Task item> For this exercise, copy the data exactly and omit any images.

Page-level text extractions
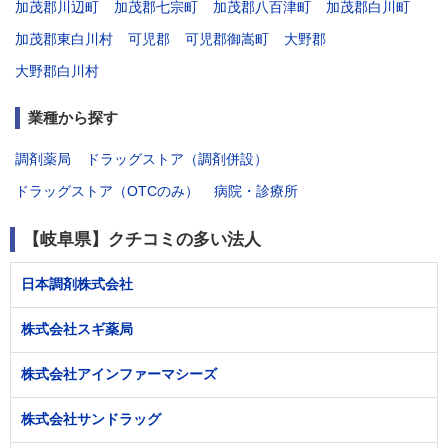
加茂郡川辺町
加茂郡七宗町
加茂郡八百津町
加茂郡白川町
加茂郡東白川村
可児郡
可児郡御嵩町
大野郡
大野郡白川村
業種から探す
調剤薬局
ドラッグストア（調剤併設）
ドラッグストア（OTCのみ）
病院・診療所
【岐阜県】クチコミの多い法人
日本調剤株式会社
株式会社スギ薬局
株式会社アインファーマシーズ
株式会社サンドラッグ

Answer box>
加茂郡川辺町
加茂郡七宗町
加茂郡八百津町
加茂郡白川町
加茂郡東白川村
可児郡
可児郡御嵩町
大野郡
大野郡白川村
業種から探す
調剤薬局
ドラッグストア（調剤併設）
ドラッグストア（OTCのみ）
病院・診療所
【岐阜県】クチコミの多い法人
日本調剤株式会社
株式会社スギ薬局
株式会社アインファーマシーズ
株式会社サンドラッグ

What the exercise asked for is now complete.